[Data entries]
++++++++++
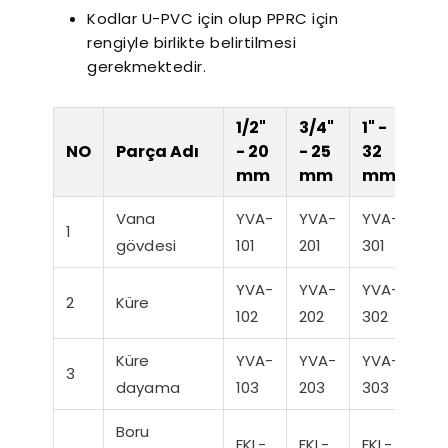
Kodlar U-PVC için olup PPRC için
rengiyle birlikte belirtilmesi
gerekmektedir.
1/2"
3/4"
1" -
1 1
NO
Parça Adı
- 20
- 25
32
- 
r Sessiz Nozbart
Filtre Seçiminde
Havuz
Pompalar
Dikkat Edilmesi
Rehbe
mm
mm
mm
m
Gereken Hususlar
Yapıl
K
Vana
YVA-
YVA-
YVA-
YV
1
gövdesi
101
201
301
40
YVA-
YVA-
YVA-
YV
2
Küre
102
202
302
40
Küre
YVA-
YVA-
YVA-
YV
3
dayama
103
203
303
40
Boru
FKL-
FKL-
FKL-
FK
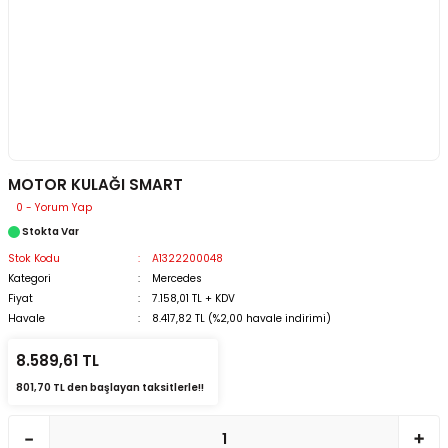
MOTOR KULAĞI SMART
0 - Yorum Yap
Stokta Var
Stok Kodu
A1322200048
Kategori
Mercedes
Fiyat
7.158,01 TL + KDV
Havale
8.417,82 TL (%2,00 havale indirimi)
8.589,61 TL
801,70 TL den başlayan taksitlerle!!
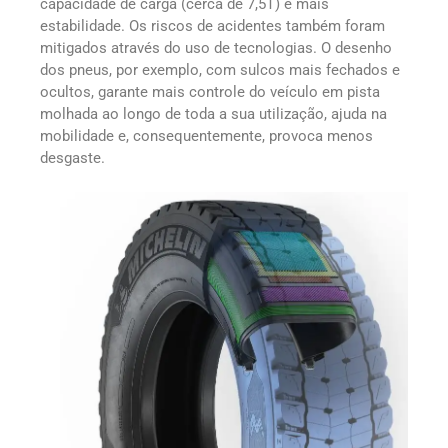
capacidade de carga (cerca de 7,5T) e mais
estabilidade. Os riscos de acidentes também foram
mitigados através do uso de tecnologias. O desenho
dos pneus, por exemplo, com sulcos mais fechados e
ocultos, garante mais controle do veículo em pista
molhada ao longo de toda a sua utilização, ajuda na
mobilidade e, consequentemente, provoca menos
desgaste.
++++++++++
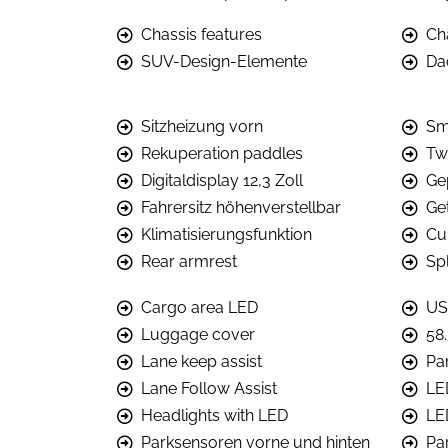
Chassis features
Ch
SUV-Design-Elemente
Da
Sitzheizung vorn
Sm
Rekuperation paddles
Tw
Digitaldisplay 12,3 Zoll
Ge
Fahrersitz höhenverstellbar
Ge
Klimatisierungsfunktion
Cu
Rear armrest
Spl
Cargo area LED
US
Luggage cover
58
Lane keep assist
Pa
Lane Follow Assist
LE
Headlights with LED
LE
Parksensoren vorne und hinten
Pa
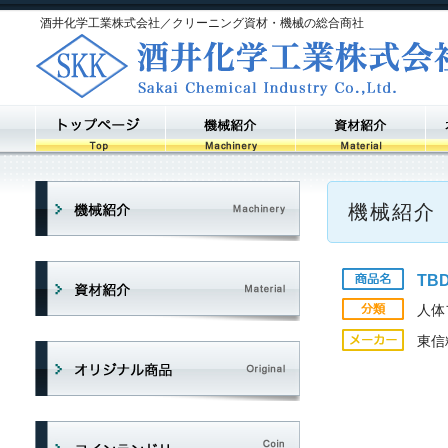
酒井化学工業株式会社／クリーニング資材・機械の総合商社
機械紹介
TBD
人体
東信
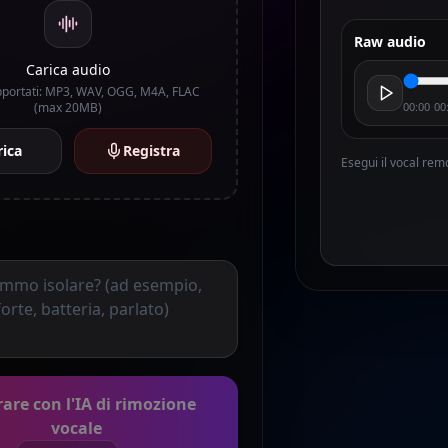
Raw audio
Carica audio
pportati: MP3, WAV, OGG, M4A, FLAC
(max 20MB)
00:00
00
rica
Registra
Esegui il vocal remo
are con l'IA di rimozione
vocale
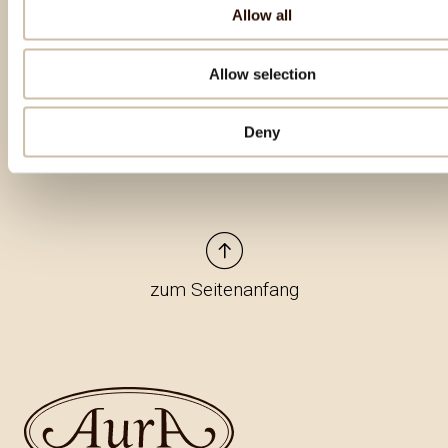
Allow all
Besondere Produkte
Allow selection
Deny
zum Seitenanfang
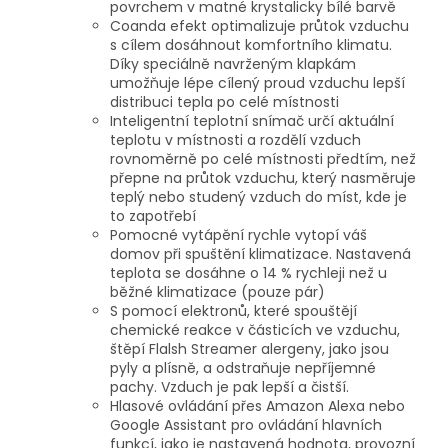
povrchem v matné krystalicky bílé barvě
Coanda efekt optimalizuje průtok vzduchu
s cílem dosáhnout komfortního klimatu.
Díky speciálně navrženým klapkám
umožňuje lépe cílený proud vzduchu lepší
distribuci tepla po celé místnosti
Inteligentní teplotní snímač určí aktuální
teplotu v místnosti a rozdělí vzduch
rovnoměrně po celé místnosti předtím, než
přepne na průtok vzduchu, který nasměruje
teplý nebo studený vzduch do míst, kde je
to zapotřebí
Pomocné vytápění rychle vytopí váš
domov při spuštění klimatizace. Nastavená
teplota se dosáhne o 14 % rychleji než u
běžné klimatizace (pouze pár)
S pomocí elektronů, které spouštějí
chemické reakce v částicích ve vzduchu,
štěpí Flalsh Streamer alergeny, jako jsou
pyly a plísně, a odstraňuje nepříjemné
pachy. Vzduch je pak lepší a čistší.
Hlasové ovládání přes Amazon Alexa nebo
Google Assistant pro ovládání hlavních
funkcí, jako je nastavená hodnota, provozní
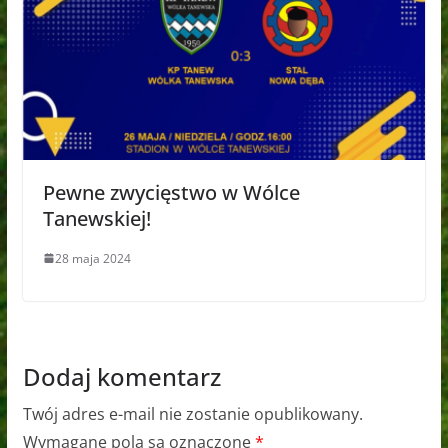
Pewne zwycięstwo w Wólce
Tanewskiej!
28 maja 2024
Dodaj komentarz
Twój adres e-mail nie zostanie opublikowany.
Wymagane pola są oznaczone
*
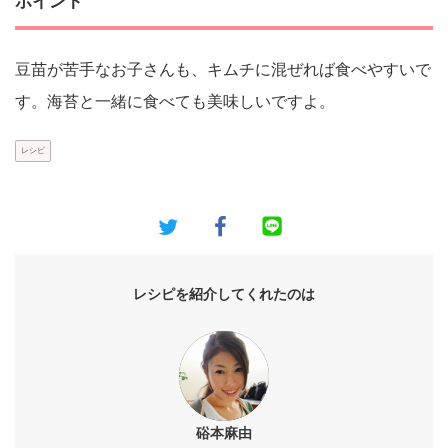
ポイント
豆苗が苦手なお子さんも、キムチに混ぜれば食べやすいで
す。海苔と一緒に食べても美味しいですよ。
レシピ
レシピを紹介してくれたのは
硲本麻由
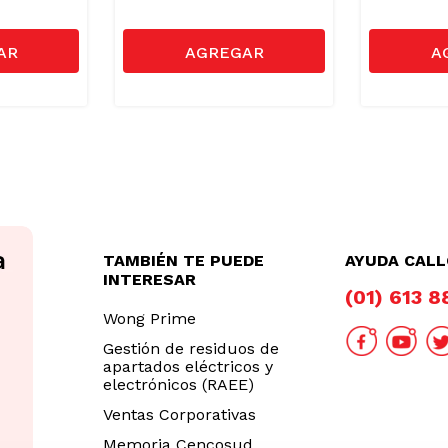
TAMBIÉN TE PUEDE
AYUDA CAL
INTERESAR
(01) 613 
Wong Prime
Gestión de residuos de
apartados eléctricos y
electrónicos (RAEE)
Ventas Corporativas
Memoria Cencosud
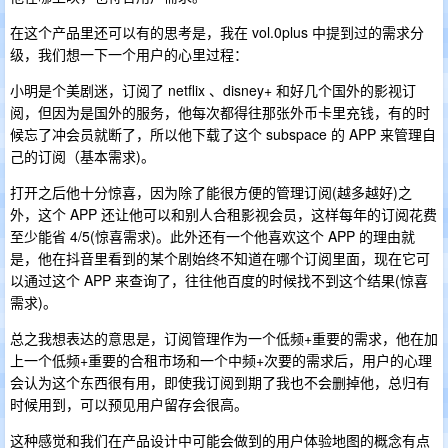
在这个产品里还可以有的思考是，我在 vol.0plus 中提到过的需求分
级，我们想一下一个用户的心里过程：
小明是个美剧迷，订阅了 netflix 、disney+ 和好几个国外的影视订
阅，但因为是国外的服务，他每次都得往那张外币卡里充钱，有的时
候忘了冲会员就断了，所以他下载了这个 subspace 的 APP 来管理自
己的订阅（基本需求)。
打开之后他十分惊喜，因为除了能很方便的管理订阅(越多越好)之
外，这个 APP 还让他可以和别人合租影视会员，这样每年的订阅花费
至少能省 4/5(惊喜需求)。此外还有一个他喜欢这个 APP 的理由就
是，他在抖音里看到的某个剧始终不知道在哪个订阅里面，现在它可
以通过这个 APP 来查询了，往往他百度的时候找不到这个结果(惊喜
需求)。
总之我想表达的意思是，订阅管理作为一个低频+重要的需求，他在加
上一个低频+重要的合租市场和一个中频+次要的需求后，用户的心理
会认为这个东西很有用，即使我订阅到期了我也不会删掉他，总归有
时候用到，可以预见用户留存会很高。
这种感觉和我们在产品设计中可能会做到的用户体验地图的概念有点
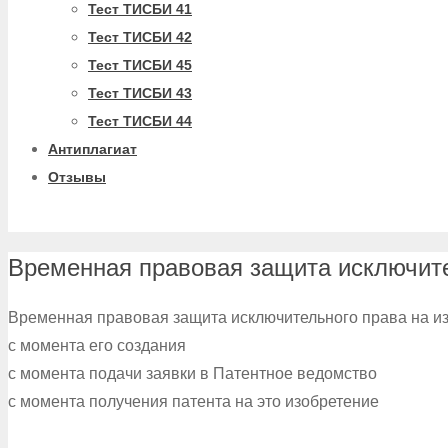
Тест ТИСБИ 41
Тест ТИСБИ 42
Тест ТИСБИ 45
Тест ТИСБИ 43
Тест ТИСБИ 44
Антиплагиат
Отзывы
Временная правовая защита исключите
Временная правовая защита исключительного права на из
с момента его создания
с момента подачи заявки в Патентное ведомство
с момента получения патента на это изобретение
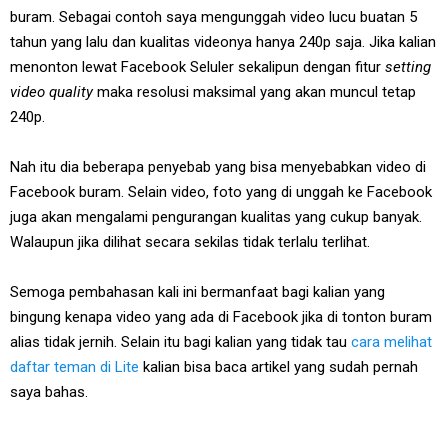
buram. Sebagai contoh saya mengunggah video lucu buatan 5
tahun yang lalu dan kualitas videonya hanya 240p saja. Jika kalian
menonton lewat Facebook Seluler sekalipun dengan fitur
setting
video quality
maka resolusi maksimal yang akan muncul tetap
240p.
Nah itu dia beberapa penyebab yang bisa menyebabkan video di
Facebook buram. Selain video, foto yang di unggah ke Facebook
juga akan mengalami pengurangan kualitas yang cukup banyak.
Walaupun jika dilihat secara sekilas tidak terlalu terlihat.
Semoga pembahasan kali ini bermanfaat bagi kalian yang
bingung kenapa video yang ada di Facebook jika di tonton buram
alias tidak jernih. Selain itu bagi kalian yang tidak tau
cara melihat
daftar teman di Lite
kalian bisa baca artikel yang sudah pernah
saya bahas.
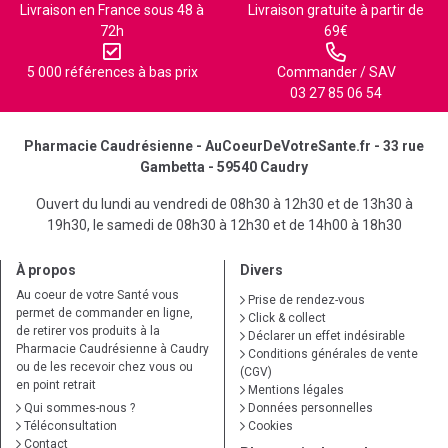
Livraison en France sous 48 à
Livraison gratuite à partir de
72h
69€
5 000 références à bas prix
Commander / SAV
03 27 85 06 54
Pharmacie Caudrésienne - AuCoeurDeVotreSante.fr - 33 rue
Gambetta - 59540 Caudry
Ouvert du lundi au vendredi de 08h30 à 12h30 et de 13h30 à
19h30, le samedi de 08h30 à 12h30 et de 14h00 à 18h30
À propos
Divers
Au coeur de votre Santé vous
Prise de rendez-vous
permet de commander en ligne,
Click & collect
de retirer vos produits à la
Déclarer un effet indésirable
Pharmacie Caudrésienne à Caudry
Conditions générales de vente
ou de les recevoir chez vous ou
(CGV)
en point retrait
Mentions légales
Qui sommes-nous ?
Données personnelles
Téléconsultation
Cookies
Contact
++++++++++
■ TASK INSTRUCTIONS ■
An exact copy of the lines above from the one with "electrónicos (RAEE)" up to and including the one with "Временная правовая защита исключительного" is required; reproduce only those lines, omitting all pictures.

■ TASK OUTPUT ■
electrónicos (RAEE)
Ventas Corporativas
Memoria Cencosud
在这个产品里还可以有的思考是，我在 vol.0plus 中提到过的需求分
级，我们想一下一个用户的心里过程：
小明是个美剧迷，订阅了 netflix 、disney+ 和好几个国外的影视订
阅，但因为是国外的服务，他每次都得往那张外币卡里充钱，有的时
候忘了冲会员就断了，所以他下载了这个 subspace 的 APP 来管理自
己的订阅（基本需求)。
打开之后他十分惊喜，因为除了能很方便的管理订阅(越多越好)之
外，这个 APP 还让他可以和别人合租影视会员，这样每年的订阅花费
至少能省 4/5(惊喜需求)。此外还有一个他喜欢这个 APP 的理由就
是，他在抖音里看到的某个剧始终不知道在哪个订阅里面，现在它可
以通过这个 APP 来查询了，往往他百度的时候找不到这个结果(惊喜
需求)。
总之我想表达的意思是，订阅管理作为一个低频+重要的需求，他在加
上一个低频+重要的合租市场和一个中频+次要的需求后，用户的心理
会认为这个东西很有用，即使我订阅到期了我也不会删掉他，总归有
时候用到，可以预见用户留存会很高。
这种感觉和我们在产品设计中可能会做到的用户体验地图的概念有点
Тест ТИСБИ 41
Тест ТИСБИ 42
Тест ТИСБИ 45
Тест ТИСБИ 43
Тест ТИСБИ 44
Антиплагиат
Отзывы
Временная правовая защита исключите
Временная правовая защита исключительного права на из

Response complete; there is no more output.